Dataset entries:
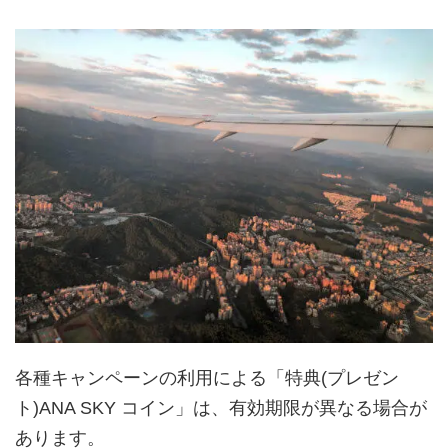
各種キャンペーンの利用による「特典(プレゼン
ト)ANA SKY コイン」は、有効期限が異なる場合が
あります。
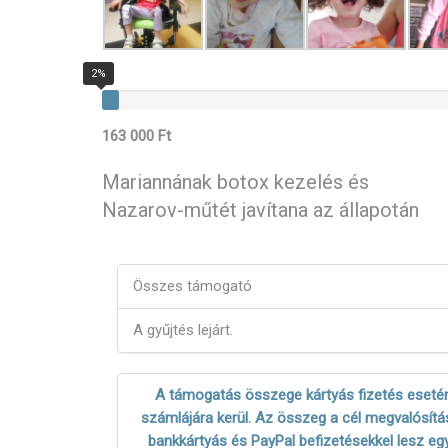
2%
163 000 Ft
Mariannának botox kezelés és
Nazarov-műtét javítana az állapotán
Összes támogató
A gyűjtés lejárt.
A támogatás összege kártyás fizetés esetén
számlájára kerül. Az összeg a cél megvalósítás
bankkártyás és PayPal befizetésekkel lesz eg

> [Work required] Your answer must be the entries repeated exactly, with no pictures.

> [Response to the task]
各種キャンペーンの利用による「特典(プレゼン
ト)ANA SKY コイン」は、有効期限が異なる場合が
あります。
2%
163 000 Ft
Mariannának botox kezelés és
Nazarov-műtét javítana az állapotán
Összes támogató
A gyűjtés lejárt.
A támogatás összege kártyás fizetés esetén
számlájára kerül. Az összeg a cél megvalósítás
bankkártyás és PayPal befizetésekkel lesz eg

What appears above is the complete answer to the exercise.